A descriptive cross-sectional study was conducted of 200, 12–15-year-old schoolchildren in Northern Nigeria using the Dental Health Component (DHC) and Aesthetic Component (AC) of the Index of Orthodontic Treatment Need (IOTN). A structured interview and clinical examination were used to assess the subjects. Descriptive statistics and χ2 tests were used for data analysis with statistical significance set at P < 0.05.

Results:

There were 19.5% with definite need (DHC 4 or 5) for orthodontic treatment and 15.5% borderline need (DHC 3). The AC scores demonstrated that 1% of the studied subjects had a definite need (AC 8–10) for orthodontic treatment and 24% borderline need (AC 5–7). A statistically significant relationship between AC and DHC of IOTN among the study population (P < 0.05) was observed.

Conclusion:

Using the DHC of the IOTN, the proportion of subjects estimated to have great and very great treatment needs (grades 4 and 5) was 19.5%. However, only 1% of individuals were in need (grades 8–10) of orthodontic treatment according to the AC. Awareness about orthodontic treatment should be a part of public health planning for this region.

Keywords: Adolescents, IOTN, Nigeria, orthodontic treatment need, orthodontics

Introduction

Majority of orthodontic patients are children and adolescents; therefore, information on the orthodontic treatment need among this demography allows convenient national budget planning.

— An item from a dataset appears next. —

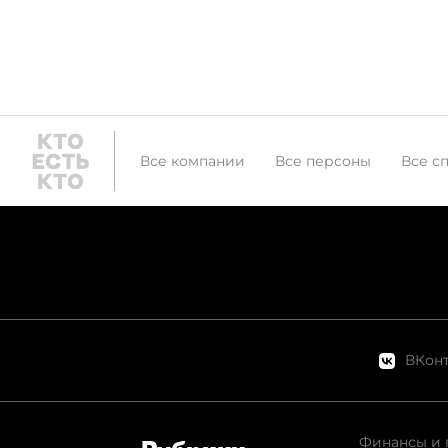
Все компании
Все персоны
Все с
ВКонт
Финансы и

Orthodontic treatment is important because malocclusion has been linked not only to aesthetic concerns but also to functional limitations and psychological impact.[1] Information about the prevalence of malocclusion and need for orthodontic treatment allows for public health planning and informed national funds allocations.[2]

Several indices have been developed to grade orthodontic treatment need in order to manage increased demand for orthodontic treatment globally.[3,4] These indices have also been used in prioritizing the orthodontic treatment need of prospective patients.[5] One of such indices, namely, the Index of Orthodontic Treatment Need (IOTN), was developed by Brook and Shaw and has two separate components, the Aesthetic Component (AC) and Dental Health Component (DHC), which rank an individual’s malocclusion according to aesthetics and dental health.[3,6] The IOTN is a valid tool for determining the need for orthodontic treatment in different countries and populations.[7,8,9,10,11]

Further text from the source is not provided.